Pres. RONALD REAGAN: Real peace is what we seek, and that is why today the United States is presenting an initiative that addresses what will be a central issue in Geneva: the issue of regional conflicts in Africa, Asia and Central America. We have noted with great interest similar expressions of peaceful intent by leaders of the Soviet Union. I am not here to challenge the good faith of what they say; but isn't it important for us to weigh the record as well? In Afghanistan, there are 118,000 Soviet troops prosecuting war against the Afghan people. In Cambodia, 140,000 Soviet-backed Vietnamese soldiers wage a war of occupation. In Ethiopia, 1,700 Soviet advisors are involved in military planning and support operations, along with 2,500 Cuban combat troops. In Angola, 1,200 Soviet military advisors involved in planning and supervising combat operations along with 35,000 Cuban troops. In Nicaragua, some 8,000 Soviet-bloc and Cuban personnel including about 3,500 military and secret police personnel.
All of these conflicts, some of them under way for a decade, originate in local disputes, but they share a common characteristic: they are the consequence of an ideology imposed from without, dividing nations and creating regimes that are, almost from the day they take power, at war with their own people. And in each case, Marxism-Leninism's war with the people becomes war with their neighbors.

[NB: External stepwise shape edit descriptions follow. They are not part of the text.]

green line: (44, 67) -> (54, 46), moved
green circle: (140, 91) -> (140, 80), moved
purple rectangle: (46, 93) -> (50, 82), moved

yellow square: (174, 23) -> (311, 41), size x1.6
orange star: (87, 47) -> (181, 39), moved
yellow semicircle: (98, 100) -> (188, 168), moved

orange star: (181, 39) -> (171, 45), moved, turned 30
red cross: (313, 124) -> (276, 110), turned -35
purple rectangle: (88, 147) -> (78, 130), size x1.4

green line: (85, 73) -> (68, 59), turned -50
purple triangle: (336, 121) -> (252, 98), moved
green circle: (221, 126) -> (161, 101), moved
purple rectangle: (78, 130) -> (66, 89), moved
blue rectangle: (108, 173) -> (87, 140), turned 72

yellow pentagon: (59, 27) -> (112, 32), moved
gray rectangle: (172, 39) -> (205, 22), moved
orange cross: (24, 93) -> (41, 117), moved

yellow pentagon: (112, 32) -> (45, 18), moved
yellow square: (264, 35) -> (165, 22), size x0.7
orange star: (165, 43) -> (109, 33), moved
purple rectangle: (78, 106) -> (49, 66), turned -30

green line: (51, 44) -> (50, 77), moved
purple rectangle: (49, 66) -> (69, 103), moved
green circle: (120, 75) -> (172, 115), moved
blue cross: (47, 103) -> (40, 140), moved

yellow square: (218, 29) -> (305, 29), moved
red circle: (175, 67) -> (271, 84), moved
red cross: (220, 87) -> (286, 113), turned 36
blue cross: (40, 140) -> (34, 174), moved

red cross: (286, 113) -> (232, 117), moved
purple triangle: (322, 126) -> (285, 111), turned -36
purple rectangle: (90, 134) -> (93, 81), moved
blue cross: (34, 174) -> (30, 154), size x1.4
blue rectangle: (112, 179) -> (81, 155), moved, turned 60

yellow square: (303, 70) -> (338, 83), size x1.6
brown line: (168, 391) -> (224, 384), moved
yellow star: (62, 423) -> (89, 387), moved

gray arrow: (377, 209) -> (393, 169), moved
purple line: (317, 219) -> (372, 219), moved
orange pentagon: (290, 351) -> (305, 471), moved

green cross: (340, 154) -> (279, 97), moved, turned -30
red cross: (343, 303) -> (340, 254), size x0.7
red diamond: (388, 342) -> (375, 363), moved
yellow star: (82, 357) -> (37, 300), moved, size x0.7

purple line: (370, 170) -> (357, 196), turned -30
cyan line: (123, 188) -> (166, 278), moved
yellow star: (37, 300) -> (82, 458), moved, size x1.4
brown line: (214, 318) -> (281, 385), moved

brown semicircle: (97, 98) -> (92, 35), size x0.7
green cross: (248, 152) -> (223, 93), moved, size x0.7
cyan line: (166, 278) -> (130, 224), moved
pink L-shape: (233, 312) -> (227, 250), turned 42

We believe the starting point must be a process of negotiation among the warring parties in each country I've mentioned, which in the case of Afghanistan includes the Soviet Union. But in every case the primary task is to promote this goal: verified elimination of the foreign military presence and restraint on the flow of outside arms. Of course, until such time as these negotiations result in definitive progress, America's support for struggling democratic resistance forces must not and shall not cease.
MacNEIL: We get four views now on the President's decision to push regional issues at the summit. Richard Pipes was director of Eastern Europe and the Soviet Union in the National Security Council in '81-'82. He's now professor of history at Harvard University, and he joins us from the studios of WGBH in Boston. William Hyland is editor of Foreign Affairs magazine. He served as deputy national security advisor during the Ford administration. From Capitol Hill we're joined by two senators: Alan Cranston is the Democratic whip and a member of the Senate Foreign Relations Committee; Wyoming Republican Malcolm Wallop is a member of the Senate Arms Control Observers Group.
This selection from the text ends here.